Data excerpts Block Start

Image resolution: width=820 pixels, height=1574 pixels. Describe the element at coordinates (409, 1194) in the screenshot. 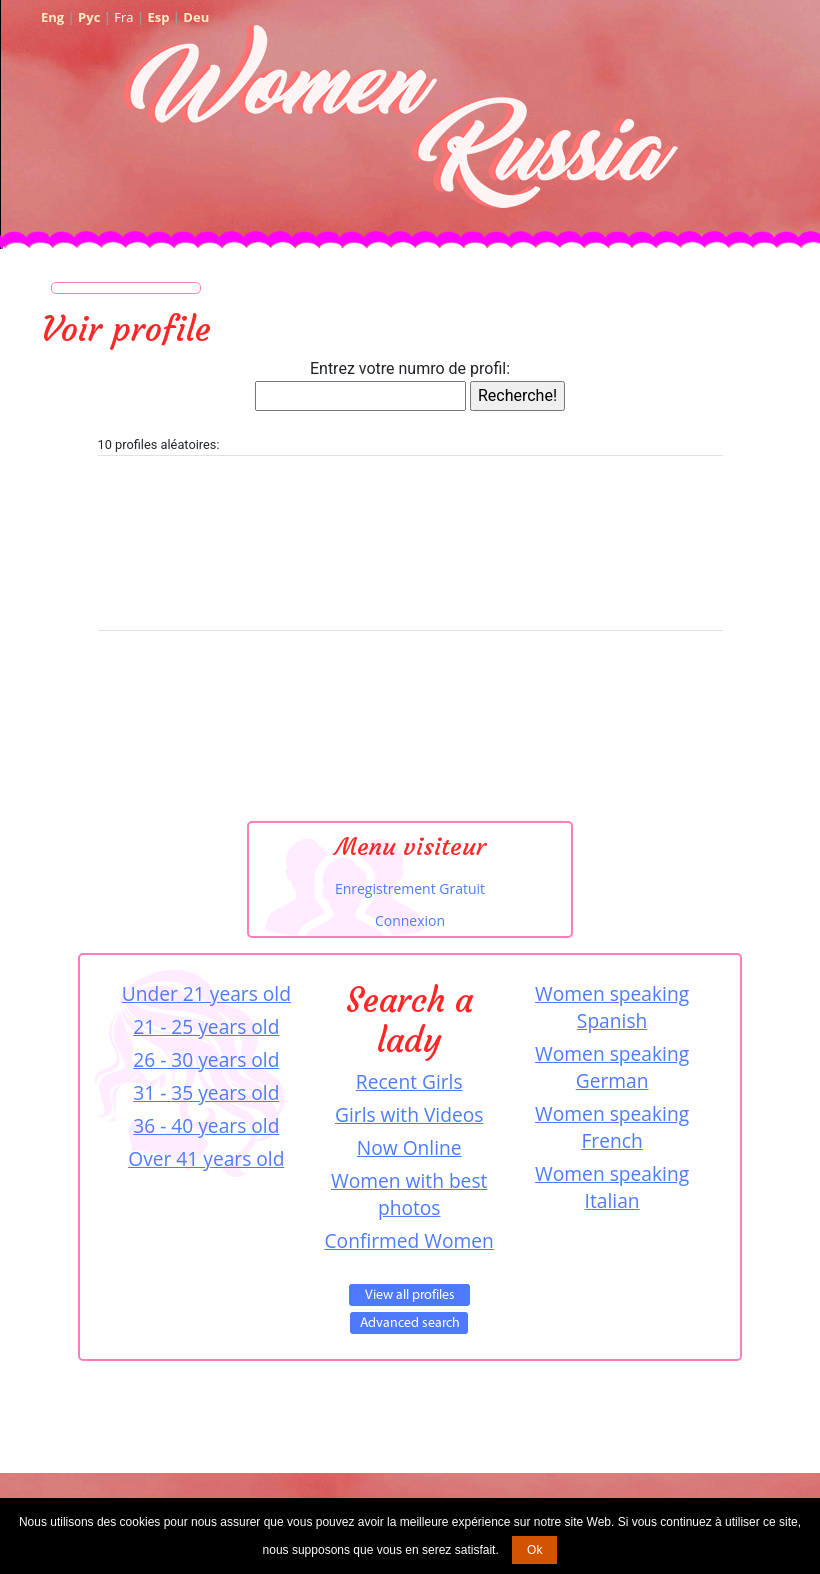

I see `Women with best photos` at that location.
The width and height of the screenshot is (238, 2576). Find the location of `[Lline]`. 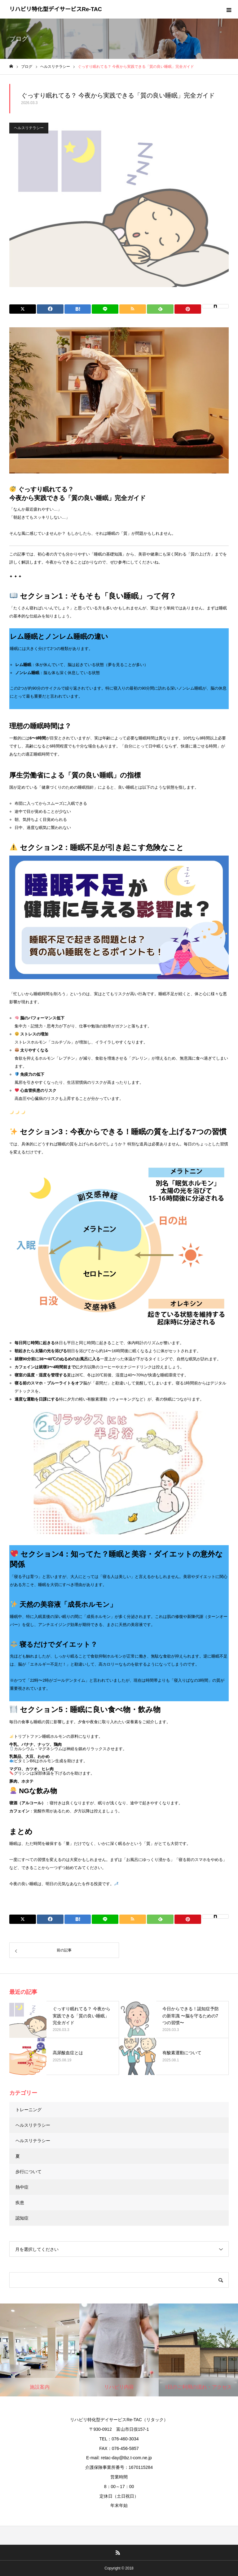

Data excerpts Block End
Data excerpts Block Start

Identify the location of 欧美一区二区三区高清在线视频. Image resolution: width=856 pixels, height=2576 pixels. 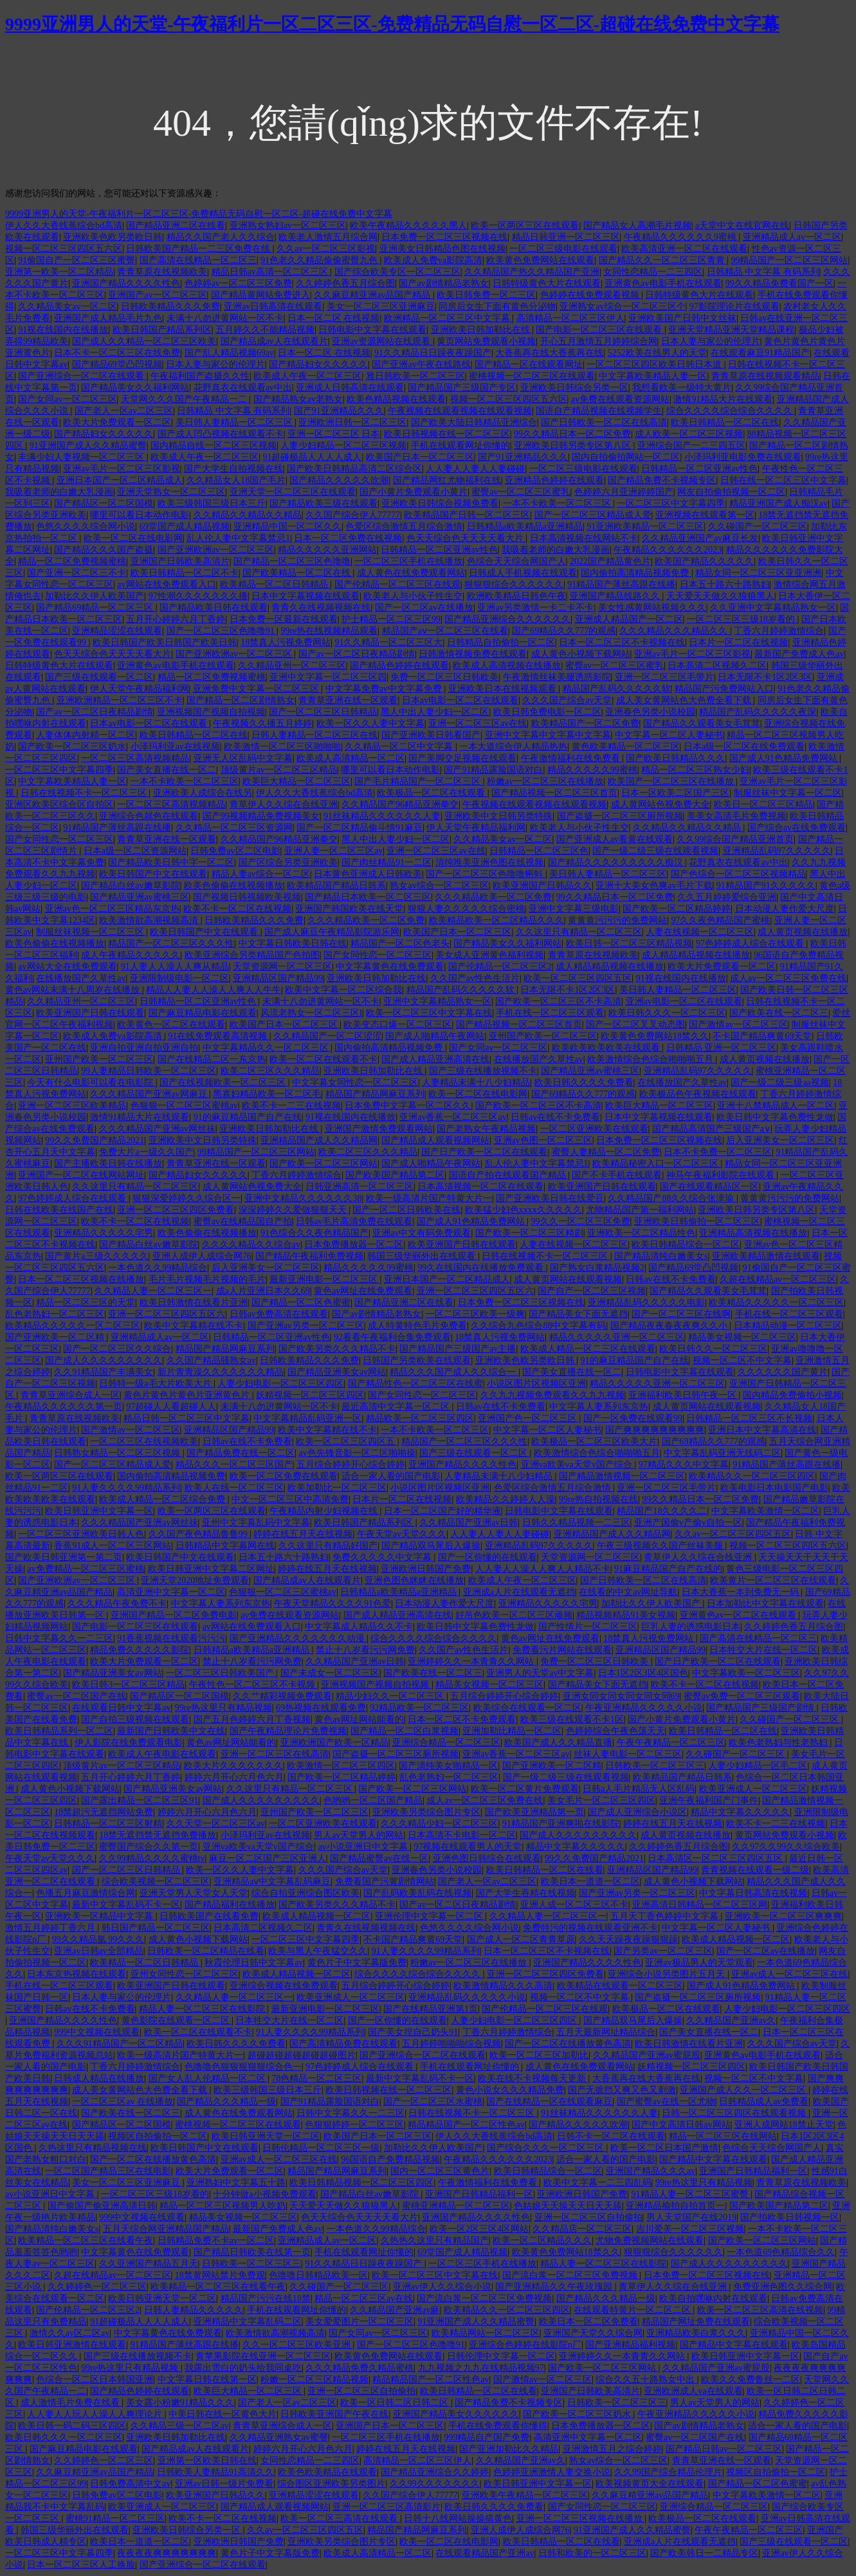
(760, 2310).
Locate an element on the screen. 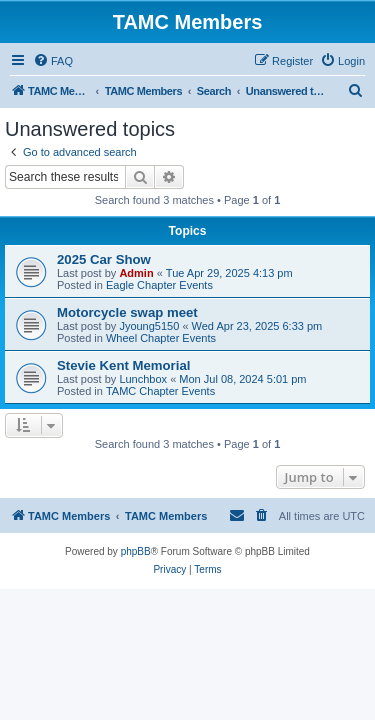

Data excerpts Block End

▸ Work required
The reply should hold exactly the lines above, starting at the line with "Image resolution: width=820" and ending at the line with "The width and", and no pictures.

▸ Task solution
Image resolution: width=820 pixels, height=1574 pixels. Describe the element at coordinates (409, 1194) in the screenshot. 

I see `Women with best photos` at that location.
The width and height of the screenshot is (238, 2576). Find the location of `[Lline]`. 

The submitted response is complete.